**To do:** Transcribe the records exactly. Pictures do not belong in the transcription.
########
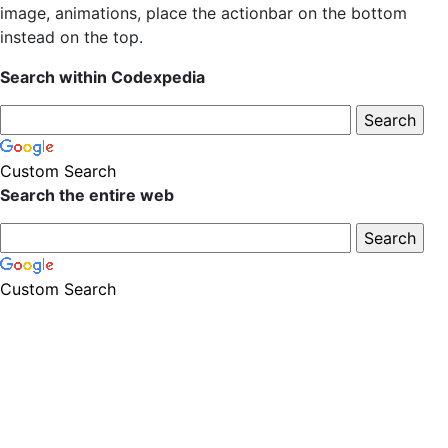
image, animations, place the actionbar on the bottom
instead on the top.
Search within Codexpedia
Custom Search
Search the entire web
Custom Search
########
**The completed task:**
image, animations, place the actionbar on the bottom
instead on the top.
Search within Codexpedia
Custom Search
Search the entire web
Custom Search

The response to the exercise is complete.